He paused and then added, with the childishly timid, apologetic smile that always wrung her heart: "The worst of it is that I sometimes make the most sacred things foolish and ridiculous: like a thief stealing and desecrating that which is holy...."
"Why do you talk like this?" Dio cried, indignantly.
"There, forgive me, I won't.... What is it I was going to say? Oh, yes, about Issachar. It wasn't out of foolishness I pardoned him. He is a very good man...."
The queen came in and the conversation dropped. Dio was glad: her heart was throbbing as though Issachar's knife had once more been thrust into the wound.
By the month of Paonzu, March-April, she was almost well though still weak.

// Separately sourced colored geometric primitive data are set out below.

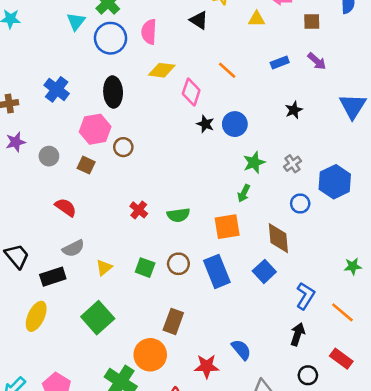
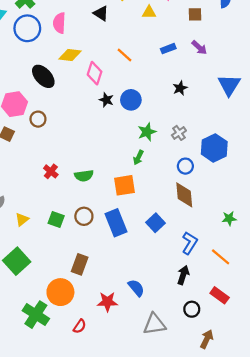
black ellipse: (113, 92) -> (43, 76), moved, turned -40
brown diamond: (278, 238) -> (184, 195), moved

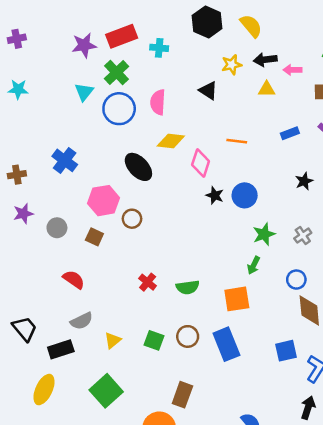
orange line: (124, 55) -> (237, 141), turned -35
blue circle: (185, 166) -> (296, 280), moved
blue square: (155, 223) -> (286, 351), moved, turned 30

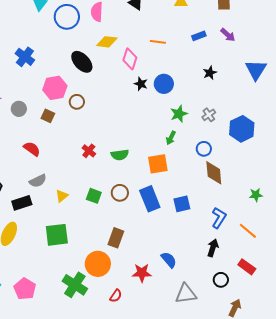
blue square: (286, 351) -> (182, 204), moved
green square: (106, 391) -> (57, 235), turned 35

The first time she went into the garden she was surprised to see that the hot summer came straight after the winter: there was no trace of spring.
Strange longing came upon her during those hot days of delusive southern spring. "He who drinks water out of the Nile forgets his native land," the Egyptians said. She fancied she, too, had forgotten it. What was this longing then? "It's nothing," she tried to comfort herself, "it's simply foolishness, the result of illness, as with the king. It will pass off." But it did not.
In the gardens of Maru-Aton by the big pond opposite the women's quarters where Dio lived, a rare tree, hardly ever seen in Egypt, was planted—a silver birch, graceful and slender, like a girl of thirteen. It had been brought as a present to Princess Makitatona from Thracia, the land of Midnight. The princess was very fond of it; she looked after it herself, watered it and kept the ground around it well dug, covering it with fresh Nile black earth.
Dio, too, grew fond of the birch tree. Every day she watched its buds swell and sticky, greenish yellow leaves, crumpled like the face of a new-born baby, open out; she kissed them and, sniffing them with her eyes closed, fancied that every moment she would hear the call of the cuckoo and smell the melting snow and lilies of the valley as in her native woods at home on Mount Ida—smell the real spring of her own native land.
When flocks of cranes flew northwards, with their melancholy call, she stretched out her arms to them: would that she, too, were flying with them! Looking at the ever blue, lifeless sky she longed for the living clouds she knew so well. Putting her ear to a shell, she eagerly listened to its roar, that was like the roar of sea waves; she dreamt of the sea in her sleep and wept. One day she sniffed a new sponge Zenra had just bought and almost cried in reality.